Intervento di G. M. »

Infarinato ha scritto: lun, 17 gen 2022 13:03 Sí, lo conosco bene, caro G.M., e le mie osservazioni sul Suo ottimo saggio (che purtroppo non ho piú avuto il tempo di ultimare :-() vertevano proprio sulle (inconsapevoli) similitudini col lavoro castellaniano e gli spunti che poteva trarne per un’eventuale nuova edizione del Suo libro… :-)
La ringrazio ancora molto per l’apprezzamento; e non si preoccupi: penso che passerà un po’ di tempo prima che l’editore mi chieda una seconda edizione (o che io insista per farla —non per mancanza di voglia, ma per mancanza di tempo :P—). Per cui, se desidera, faccia pure senza fretta. :)
andrea scoppa ha scritto: lun, 17 gen 2022 15:51 Ma il Castellani scrisse qualcosa anche sull'uso degli accenti nei polisíllabi apocopati e nei cultismi terminanti in -Vs?
In quel testo lì, no; altrove, non so.
Per i termini in -Vs (presumo intenda latinismi e grecismi del tipo ictus, virus, topos, polis) immagino che Castellani li considerasse parole non italiane (sign. 2) e quindi non interessate da una riforma dell’ortografia italiana.

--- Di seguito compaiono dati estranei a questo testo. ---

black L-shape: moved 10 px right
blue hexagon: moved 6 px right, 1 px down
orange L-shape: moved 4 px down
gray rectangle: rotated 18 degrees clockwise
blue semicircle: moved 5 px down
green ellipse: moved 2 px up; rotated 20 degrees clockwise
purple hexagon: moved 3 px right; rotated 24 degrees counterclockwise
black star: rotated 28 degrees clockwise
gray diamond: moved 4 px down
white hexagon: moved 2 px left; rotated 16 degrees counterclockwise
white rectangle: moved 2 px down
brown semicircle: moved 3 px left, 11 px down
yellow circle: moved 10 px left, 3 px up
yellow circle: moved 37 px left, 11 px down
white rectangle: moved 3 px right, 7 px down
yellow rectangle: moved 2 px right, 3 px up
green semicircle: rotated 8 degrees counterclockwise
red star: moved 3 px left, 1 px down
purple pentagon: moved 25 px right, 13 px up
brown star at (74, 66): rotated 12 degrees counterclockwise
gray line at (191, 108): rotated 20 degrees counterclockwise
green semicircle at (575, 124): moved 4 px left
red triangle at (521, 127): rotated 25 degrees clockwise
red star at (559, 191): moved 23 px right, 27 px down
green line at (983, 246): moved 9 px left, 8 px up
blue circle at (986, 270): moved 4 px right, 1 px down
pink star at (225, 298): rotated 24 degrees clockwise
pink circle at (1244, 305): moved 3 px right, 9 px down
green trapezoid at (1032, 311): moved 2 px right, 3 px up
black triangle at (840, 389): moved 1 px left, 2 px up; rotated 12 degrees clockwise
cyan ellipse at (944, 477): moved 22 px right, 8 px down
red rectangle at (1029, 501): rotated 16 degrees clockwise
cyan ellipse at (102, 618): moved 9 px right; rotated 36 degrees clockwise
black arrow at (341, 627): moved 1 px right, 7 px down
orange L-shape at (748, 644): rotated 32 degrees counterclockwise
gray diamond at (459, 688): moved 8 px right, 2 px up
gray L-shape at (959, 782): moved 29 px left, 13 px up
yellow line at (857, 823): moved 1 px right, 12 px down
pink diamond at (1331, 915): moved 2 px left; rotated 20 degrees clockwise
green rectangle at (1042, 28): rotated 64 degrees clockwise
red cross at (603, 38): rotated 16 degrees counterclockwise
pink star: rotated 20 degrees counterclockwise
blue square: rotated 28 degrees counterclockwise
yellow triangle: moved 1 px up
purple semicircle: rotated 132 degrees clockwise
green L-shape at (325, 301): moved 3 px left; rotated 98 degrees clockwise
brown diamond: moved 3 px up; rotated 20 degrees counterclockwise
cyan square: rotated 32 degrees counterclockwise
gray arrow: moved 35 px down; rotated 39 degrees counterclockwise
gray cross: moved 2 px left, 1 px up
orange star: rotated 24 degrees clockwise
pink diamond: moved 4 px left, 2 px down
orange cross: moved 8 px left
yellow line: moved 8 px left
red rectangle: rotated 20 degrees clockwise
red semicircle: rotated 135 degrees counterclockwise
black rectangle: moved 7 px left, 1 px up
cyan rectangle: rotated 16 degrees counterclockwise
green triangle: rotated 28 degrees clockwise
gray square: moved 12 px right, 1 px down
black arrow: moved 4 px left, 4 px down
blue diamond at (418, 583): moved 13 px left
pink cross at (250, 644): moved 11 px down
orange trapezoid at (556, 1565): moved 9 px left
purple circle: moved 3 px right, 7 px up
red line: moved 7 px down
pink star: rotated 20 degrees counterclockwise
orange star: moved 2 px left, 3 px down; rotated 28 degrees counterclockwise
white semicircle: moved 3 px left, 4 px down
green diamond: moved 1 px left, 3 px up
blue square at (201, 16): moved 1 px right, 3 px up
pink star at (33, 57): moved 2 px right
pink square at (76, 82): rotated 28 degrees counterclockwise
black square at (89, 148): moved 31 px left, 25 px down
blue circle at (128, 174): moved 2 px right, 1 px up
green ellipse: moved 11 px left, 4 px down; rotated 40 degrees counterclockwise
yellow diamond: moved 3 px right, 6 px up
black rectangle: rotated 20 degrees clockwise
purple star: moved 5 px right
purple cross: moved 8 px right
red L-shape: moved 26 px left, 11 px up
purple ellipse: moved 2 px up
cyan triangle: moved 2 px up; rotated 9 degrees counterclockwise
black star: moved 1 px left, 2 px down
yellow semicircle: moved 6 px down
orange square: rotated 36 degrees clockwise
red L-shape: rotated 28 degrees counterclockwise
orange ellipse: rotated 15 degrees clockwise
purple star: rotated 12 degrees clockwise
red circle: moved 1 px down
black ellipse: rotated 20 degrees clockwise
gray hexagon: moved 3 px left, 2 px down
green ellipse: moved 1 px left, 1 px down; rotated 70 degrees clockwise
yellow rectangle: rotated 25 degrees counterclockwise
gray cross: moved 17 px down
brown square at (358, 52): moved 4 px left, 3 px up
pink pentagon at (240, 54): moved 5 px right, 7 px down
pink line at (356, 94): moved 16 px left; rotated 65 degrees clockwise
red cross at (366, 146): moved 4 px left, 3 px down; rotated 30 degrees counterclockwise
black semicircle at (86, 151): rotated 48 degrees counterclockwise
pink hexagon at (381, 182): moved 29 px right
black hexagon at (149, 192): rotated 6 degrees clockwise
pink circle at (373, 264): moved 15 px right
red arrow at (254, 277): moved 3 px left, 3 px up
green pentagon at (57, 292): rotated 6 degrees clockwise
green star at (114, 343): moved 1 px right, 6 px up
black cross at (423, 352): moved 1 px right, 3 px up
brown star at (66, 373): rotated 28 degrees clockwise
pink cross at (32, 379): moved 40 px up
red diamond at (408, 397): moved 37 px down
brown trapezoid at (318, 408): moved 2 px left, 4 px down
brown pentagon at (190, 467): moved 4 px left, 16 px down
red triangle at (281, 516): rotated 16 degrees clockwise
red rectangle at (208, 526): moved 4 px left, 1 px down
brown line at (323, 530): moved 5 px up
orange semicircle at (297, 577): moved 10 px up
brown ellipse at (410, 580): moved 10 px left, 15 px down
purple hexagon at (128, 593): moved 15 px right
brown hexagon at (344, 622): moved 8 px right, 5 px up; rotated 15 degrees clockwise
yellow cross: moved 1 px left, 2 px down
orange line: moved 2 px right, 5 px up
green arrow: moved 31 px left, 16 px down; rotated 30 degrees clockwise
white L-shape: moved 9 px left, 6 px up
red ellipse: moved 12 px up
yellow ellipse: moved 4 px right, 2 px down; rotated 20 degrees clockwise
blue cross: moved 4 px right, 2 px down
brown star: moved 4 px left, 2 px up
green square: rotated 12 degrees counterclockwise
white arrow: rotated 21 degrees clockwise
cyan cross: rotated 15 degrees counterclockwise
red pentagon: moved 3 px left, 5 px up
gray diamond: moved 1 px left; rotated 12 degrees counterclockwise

Nell’intervento iniziale ho aggiunto ora «§ I» per la prima proposta e «§ II» per la seconda, così possiamo citare i singoli punti più sinteticamente.

Al § II.4, per l’«esse lunga», ieri ho scritto fra parentesi «cioè […] ⟨ʃ⟩». Ma poi, ripensandoci nel pomeriggio, mi sono ricordato che nell’uso tipografico tradizionale l’esse lunga è quest'altra: ⟨ſ⟩, come scritto per esempio qui (primo capoverso). Le due spesso sono praticamente uguali nel corsivo (un esempio qui, nel sottotitolo). Se sapete dirmi qualcosa in proposito vi ringrazio, altrimenti correggo la mia nota stando più sul vago.

Qualche osservazione.

§ II.2. Il circonflesso mi pare una scelta assai interessante per rappresentare l’RF (/ɛrreɛ̍ffe/; ‘raddoppiamento fonosintattico’). È un simbolo che già ci appartiene, e si tratterebbe solo di dargli una seconda funzione (che diventerebbe poi, per frequenza, chiaramente la “prima”). Mi sembra che, formalmente, non ci sia possibilità di confusione fra le due funzioni: non ci sono casi di riduzione di /-jo/ che diano dei monosillabi al plurale, né casi di RF eccezionale dopo polisillabi non tronchi che finiscano per i (o ce ne sono? Non me ne viene in mente neanche uno). Poi, certo, nella pratica una confusione (per cui si legge il circonflesso “classico” col valore di quello nuovo) è sicuramente una possibilità.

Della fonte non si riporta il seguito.